In Teen-Ed, Inc., the trial judge had taken the view that all opinion evidence was expert opinion or expert testimony and adhered to the old rule that the witnesses had to qualify as experts and also had to comply with requirements of the pretrial rules and orders of the District Court for the District of New Jersey. The circuit had the following to say:
"As noted, the trial court proceeded on the basis that all opinion evidence in a federal court trial had to be offered by an expert. Opinion evidence at this trial was regularly referred to as `expert opinion' or `expert testimony'. See, e. g., App. at 391a, 393a-95a. The proffered opinion evidence was rejected because appellant failed to identify Zeitz and the bookkeeper prior to trial as expert witnesses in accordance with a pretrial order.
"Both the parties and the trial court failed to distinguish between opinion testimony which may be introduced by lay witnesses and that which requires experts.

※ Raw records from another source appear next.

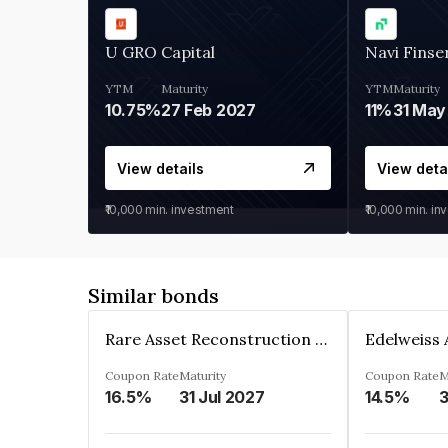
U GRO Capital
Navi Finse
YTM
Maturity
YTM
Maturity
10.75%
27 Feb 2027
11%
31 May
View details
View deta
₹10,000
min. investment
₹10,000
min. in
Similar bonds
Rare Asset Reconstruction Limited
Coupon Rate
Maturity
Coupon Rate
M
16.5%
31 Jul 2027
14.5%
3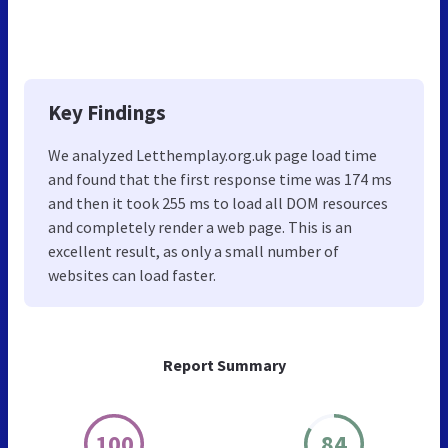
Key Findings
We analyzed Letthemplay.org.uk page load time
and found that the first response time was 174 ms
and then it took 255 ms to load all DOM resources
and completely render a web page. This is an
excellent result, as only a small number of
websites can load faster.
Report Summary
100
84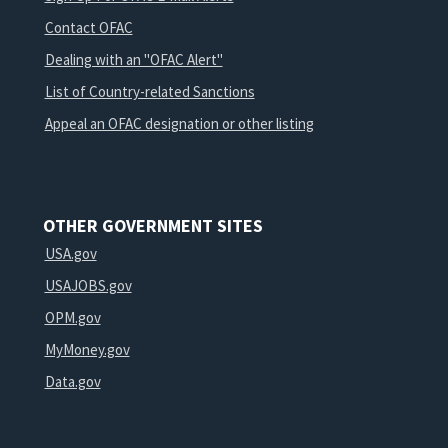
Contact OFAC
Dealing with an "OFAC Alert"
List of Country-related Sanctions
Appeal an OFAC designation or other listing
OTHER GOVERNMENT SITES
USA.gov
USAJOBS.gov
OPM.gov
MyMoney.gov
Data.gov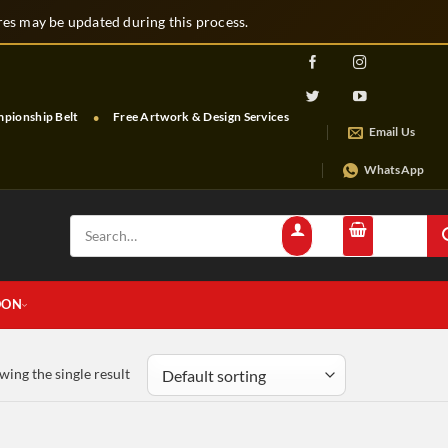
s may be updated during this process.
nship Belt
Free Artwork & Design Services
Free Shipping & Tracking
Email Us
WhatsApp
Search
for:
OON
wing the single result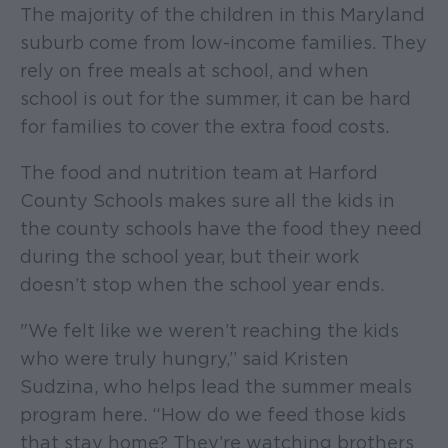
The majority of the children in this Maryland
suburb come from low-income families. They
rely on free meals at school, and when
school is out for the summer, it can be hard
for families to cover the extra food costs.
The food and nutrition team at Harford
County Schools makes sure all the kids in
the county schools have the food they need
during the school year, but their work
doesn’t stop when the school year ends.
"We felt like we weren’t reaching the kids
who were truly hungry,” said Kristen
Sudzina, who helps lead the summer meals
program here. “How do we feed those kids
that stay home? They’re watching brothers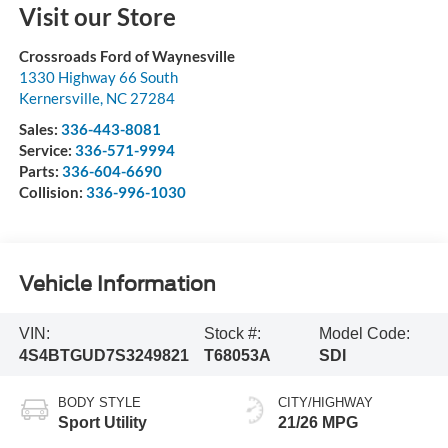
Visit our Store
Crossroads Ford of Waynesville
1330 Highway 66 South
Kernersville
,
NC
27284
Sales:
336-443-8081
Service:
336-571-9994
Parts:
336-604-6690
Collision:
336-996-1030
Vehicle Information
VIN:
Stock #:
Model Code:
4S4BTGUD7S3249821
T68053A
SDI
BODY STYLE
CITY/HIGHWAY
Sport Utility
21/26 MPG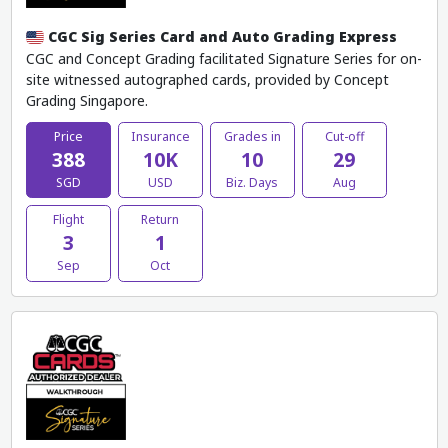
CGC Sig Series Card and Auto Grading Express
CGC and Concept Grading facilitated Signature Series for on-
site witnessed autographed cards, provided by Concept
Grading Singapore.
Price
Insurance
Grades in
Cut-off
388
10K
10
29
SGD
USD
Biz. Days
Aug
Flight
Return
3
1
Sep
Oct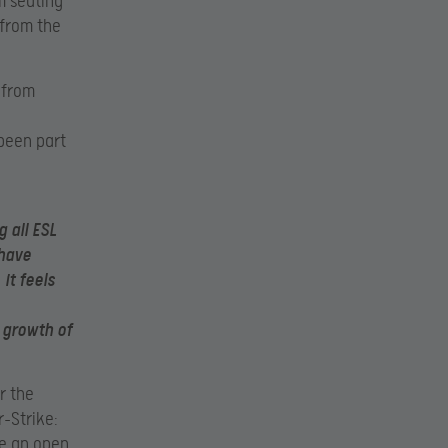
m seating
 from the
 from
been part
g all ESL
have
it feels
 growth of
r the
-Strike:
de an open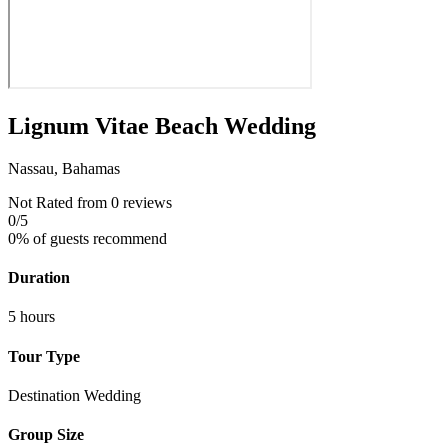
Lignum Vitae Beach Wedding
Nassau, Bahamas
Not Rated
from 0 reviews
0
/5
0% of guests recommend
Duration
5 hours
Tour Type
Destination Wedding
Group Size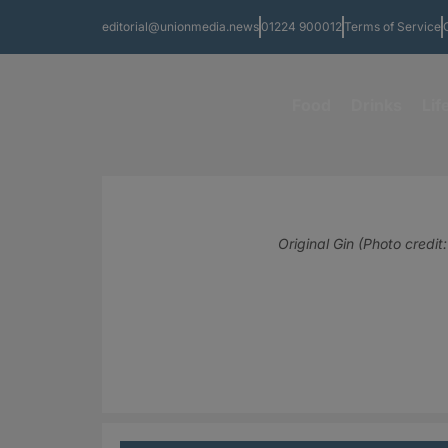
editorial@unionmedia.news
01224 900012
Terms of Service
Food
Drinks
Lif
Original Gin (Photo credit: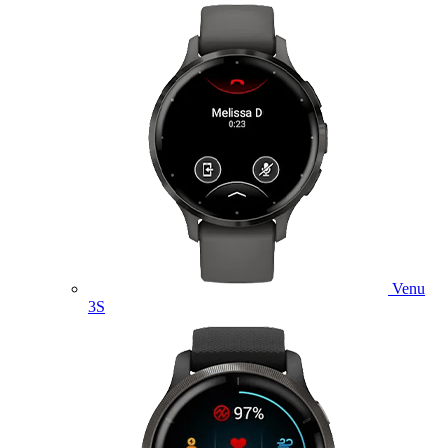
Venu
3S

The modern trend favors the admission of opinion testimony, provided that it is well founded on personal knowledge and susceptible to specific cross-examination. See 3 J. Weinstein, Evidence ¶ 701-2 at 701-9 and 701-17 (1978). A lay witness in a federal court proceeding is permitted under Fed.R.Evid. 701 to offer an opinion on the basis of relevant historical or narrative facts that the witness has perceived. Entitled `Opinion Testimony by Lay Witnesses,' Rule 701 provides:
If the witness is not testifying as an expert, his testimony in the form of opinions or inferences is limited to those opinions or inferences which are (a) rationally based on the perception of the witness and (b) helpful to a clear understanding of his testimony or the determination of a fact in issue.
Fed.R.Evid. 701. The expression of opinions or inferences by a lay witness is permitted because of the qualification in Rule 701(a) that the factual predicate of the testimony be within the witness's perception. This qualification simply reflects a recognition of the limitation embodied in Fed.R.Evid. 602, that a witness must have `personal knowledge of the matter' in order to testify to it."
In light of the broadening scope of opinion testimony by lay witnesses with reference to the witness' own perception and experiences, the court holds that the evidence involved herein does not fall within the requirements of an expert witness as *233 defined in Rule 702 and in the Local Rules of this court. As pointed out by the government, this testimony concerns the knowledge of the witness about "the ropes concerning prostitution in Erie" and is all a matter of her perception, observations, and experience in this line in the Erie vicinity.
Under the circumstances, we will deny the motion for discovery with respect to matters set forth in paragraph 3(e) of such motion with respect to expert witness' names and reports. It is generally the rule in the Third Circuit that the government is not required to divulge the names and addresses of witnesses in advance of trial for the obvious reason that if such were disclosed, the witness might easily be tampered with, prevented from testifying or suffer personal harm.